For this rea­son, we’ve struc­tured our code in a way where to com­pute the sig­nal for row N, you can use any in­for­ma­tion up to and in­clud­ing row N. The com­puted `strat_sig­nal` will be used to trade the next day’s bar (N+1). (You can see the logic for this in `add_perfor­mance_columns()`: `df[‘strat_pct_change’] = df[‘strat_sig­nal’].shift(1) * df[‘pct_change’]`. This way as long as you’re us­ing stan­dard Pan­das func­tions and not us­ing `shift(-num­ber)`, you’ll likely be fine.

That’s it for now!

Po­ten­tial fu­ture top­ics:

  • What is overfit and how it im­pacts strat­egy research

  • Filters (mar­ket regimes, en­try/​exit con­di­tions)

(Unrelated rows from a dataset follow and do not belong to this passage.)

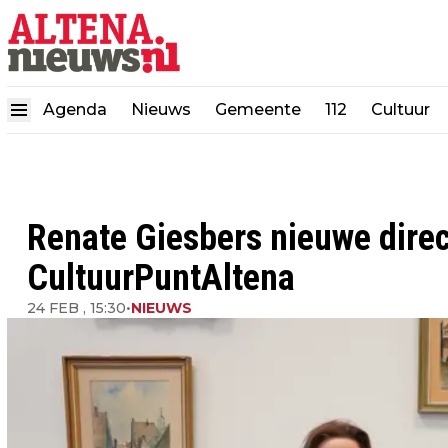
Agenda
Nieuws
Gemeente
112
Cultuur
Renate Giesbers nieuwe direc
CultuurPuntAltena
24 FEB , 15:30
•
NIEUWS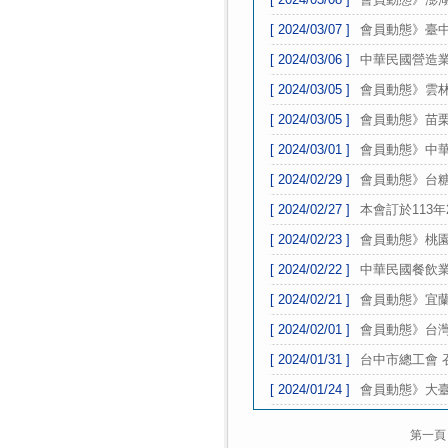
[ 2024/03/07 ]
會員動態》臺中
[ 2024/03/06 ]
中華民國營造業
[ 2024/03/05 ]
會員動態》雲林
[ 2024/03/05 ]
會員動態》苗栗
[ 2024/03/01 ]
會員動態》中華
[ 2024/02/29 ]
會員動態》台糖
[ 2024/02/27 ]
本會訂於113年
[ 2024/02/23 ]
會員動態》桃園
[ 2024/02/22 ]
中華民國餐飲業
[ 2024/02/21 ]
會員動態》宜蘭
[ 2024/02/01 ]
會員動態》台灣
[ 2024/01/31 ]
台中市總工會 
[ 2024/01/24 ]
會員動態》大臺
第一頁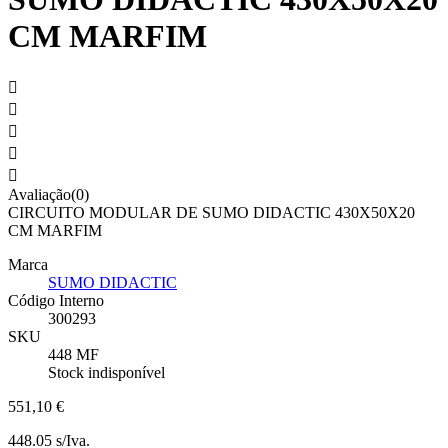
CM MARFIM





Avaliação(0)
CIRCUITO MODULAR DE SUMO DIDACTIC 430X50X20
CM MARFIM
Marca
SUMO DIDACTIC
Código Interno
300293
SKU
448 MF
Stock indisponível
551,10 €
448.05 s/Iva.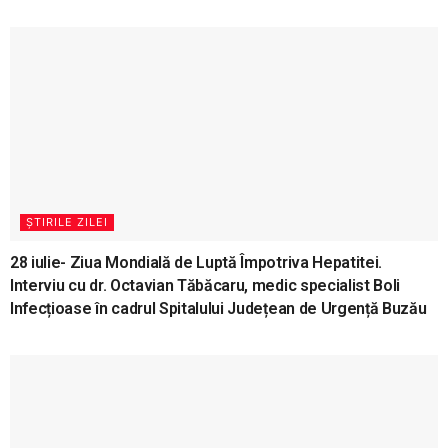
ȘTIRILE ZILEI
28 iulie- Ziua Mondială de Luptă Împotriva Hepatitei.
Interviu cu dr. Octavian Tăbăcaru, medic specialist Boli
Infecțioase în cadrul Spitalului Județean de Urgență Buzău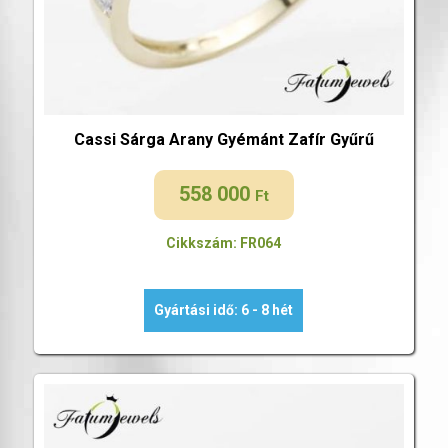
Cassi Sárga Arany Gyémánt Zafír Gyűrű
558 000
Ft
Cikkszám: FR064
Gyártási idő: 6 - 8 hét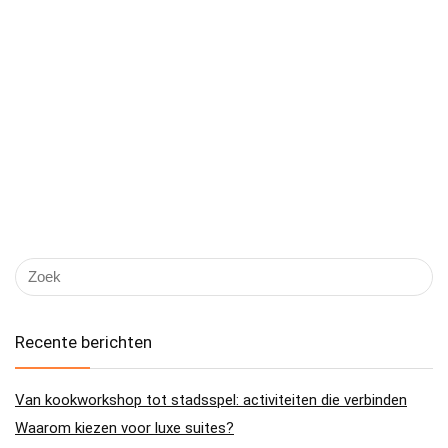
Recente berichten
Van kookworkshop tot stadsspel: activiteiten die verbinden
Waarom kiezen voor luxe suites?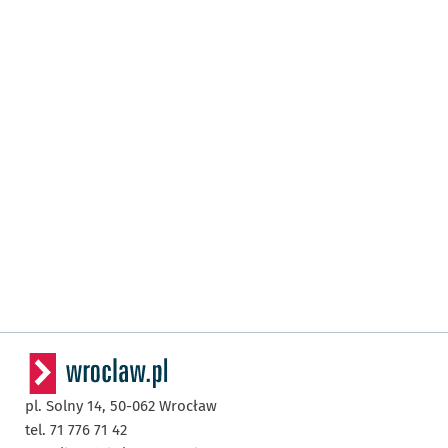
pl. Solny 14,
50-062
Wrocław
tel. 71 776 71 42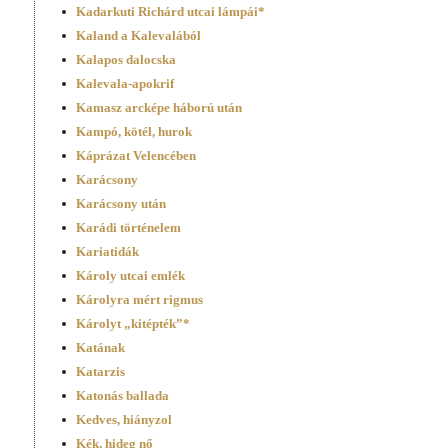
Kadarkuti Richárd utcai lámpái*
Kaland a Kalevalából
Kalapos dalocska
Kalevala-apokrif
Kamasz arcképe háború után
Kampó, kötél, hurok
Káprázat Velencében
Karácsony
Karácsony után
Karádi történelem
Kariatidák
Károly utcai emlék
Károlyra mért rigmus
Károlyt „kitépték”*
Katának
Katarzis
Katonás ballada
Kedves, hiányzol
Kék, hideg nő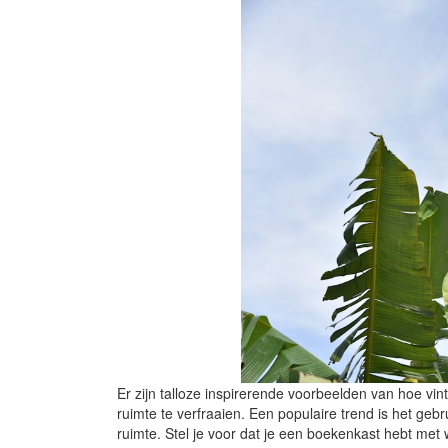
Er zijn talloze inspirerende voorbeelden van hoe 
ruimte te verfraaien. Een populaire trend is het geb
ruimte. Stel je voor dat je een boekenkast hebt me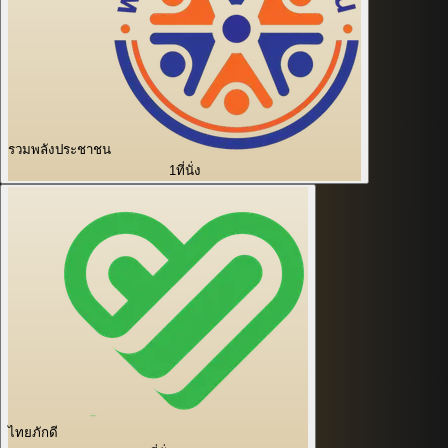
รวมพลังประชาชน
1
ที่นั่ง
ไทยภักดี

  • Com­mon strate­gies (e.g. mov­ing av­er­age crossover)

  • Com­mon indicators

  • Us­ing sim­ple ML (e.g. Naive Bayes)

  • Sup­port /​ resistance

  • Autocorrelation

  • Multi-coin analysis

Ques­tions for the com­mu­nity:

  • Do you feel like you un­der­stand what’s go­ing on so far, or should I move slower /​ zoom in on one of the pre­req­ui­sites?

  • What top­ics would you like me to ex­plore?

  • What strate­gies are you in­ter­ested to try?